During an interview on 02/20/19 at 1:00 PM, Staff K, Masters of Social Work (MSW), stated that:
- A Mental Health Professional (MHP) was available 24 hours a day, seven days a week, for consult in the ED.
- The MHP could be a MSW, Licensed Professional Counselor (LPC), or a Registered Nurse (RN) with mental health training.
- The MHP collaborated with the ED provider to determine if a psychiatric EMC existed for the patient.
- To determine if a patient met criteria for an involuntary (done against someone's will) admission, the patient would have to be suicidal with a plan, homicidal with homicidal ideations, or exhibit signs of psychosis that would deem them to be impaired or unsafe.
- When she spoke with Staff J, NP, they determined that Patient #16 did not meet involuntary admission criteria.
- She had concerns that Patient #16 could have been under the influence of some type of substance, due to her initial bizarre behavior, but her drug screen failed to indicate any substances other than cannabinoids.
- The providers in the ED's have seen an increase in bizarre behaviors related to substances that did not show up on drug screens.
- Patient #16 did not exhibit any of the initial behaviors she had presented with. Had she seen any indication of bizarre behavior or disorganized thought during the psychiatric assessment, there would have been a different outcome.
- The Hospital Supervisor and Risk Manager were not contacted as directed in the AMA policy because it was determined that the patient did not lack decision making ability.

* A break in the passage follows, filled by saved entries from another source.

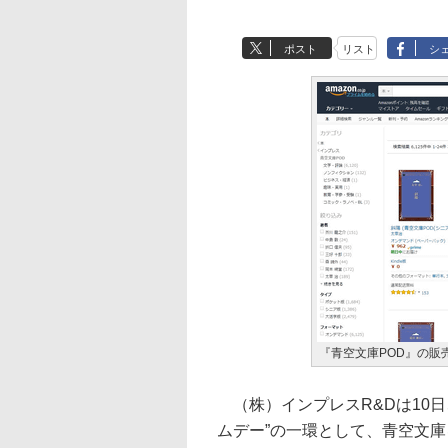
ポスト
リスト
シ
『青空文庫POD』の販
（株）インプレスR&Dは10日
ムデー”の一環として、青空文庫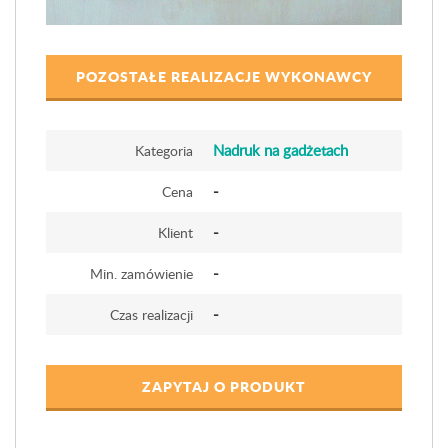
POZOSTAŁE REALIZACJE WYKONAWCY
Nadruk na gadżetach
Kategoria
-
Cena
-
Klient
-
Min. zamówienie
-
Czas realizacji
ZAPYTAJ O PRODUKT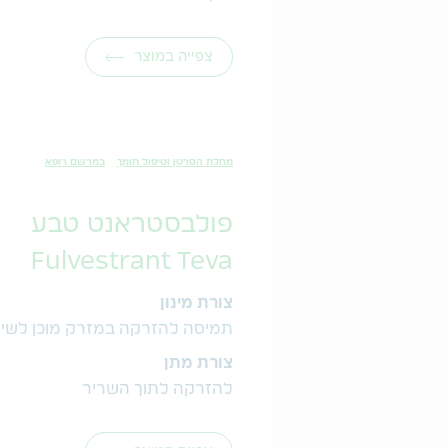
צפייה במוצר
מחלת הסרטן וטיפול תומך
במרשם רופא
פולבסטראנט טבע
Fulvestrant Teva
צורת מינון
תמיסה להזרקה במזרק מוכן לשי
צורת מתן
להזרקה לתוך השריר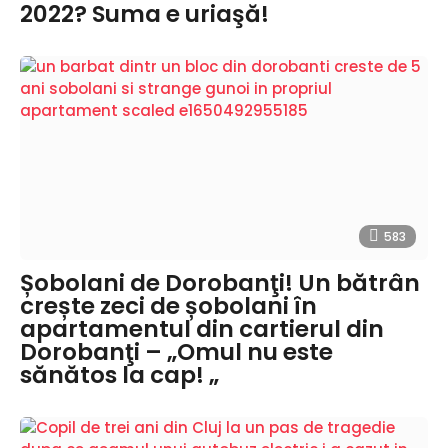
2022? Suma e uriaşă!
583
Șobolani de Dorobanţi! Un bătrân
crește zeci de șobolani în
apartamentul din cartierul din
Dorobanţi – „Omul nu este
sănătos la cap! „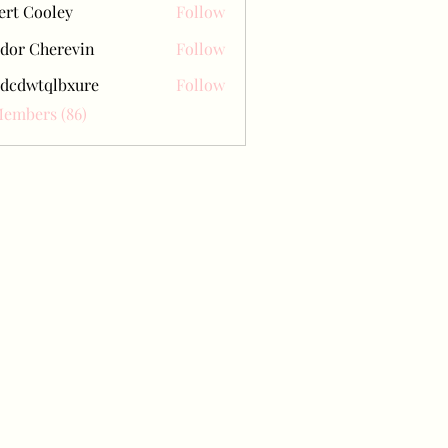
ert Cooley
Follow
dor Cherevin
Follow
dcdwtqlbxure
Follow
tqlbxure
Members (86)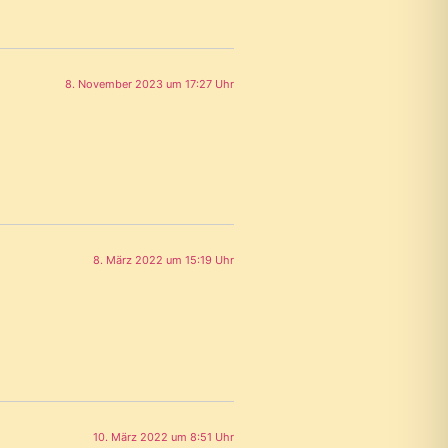
8. November 2023 um 17:27 Uhr
8. März 2022 um 15:19 Uhr
10. März 2022 um 8:51 Uhr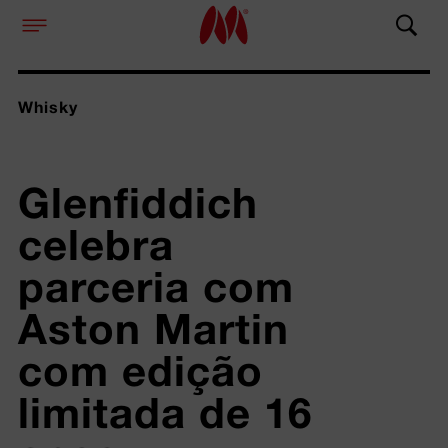
Whisky
Glenfiddich 
celebra 
parceria com 
Aston Martin 
com edição 
limitada de 16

Documentation in the medical record showed that the facility failed to stabilize Patient #16's EMC prior to discharge. She was allowed to leave the facility with continued paranoia and disorganized thinking. The patient presented to the Hospital B ED (a nearby hospital) approximately 18 hours after discharge with an emergency medical condition. Patient #16's mother completed an affidavit at that time. These events resulted in a voluntary inpatient psychiatric admission.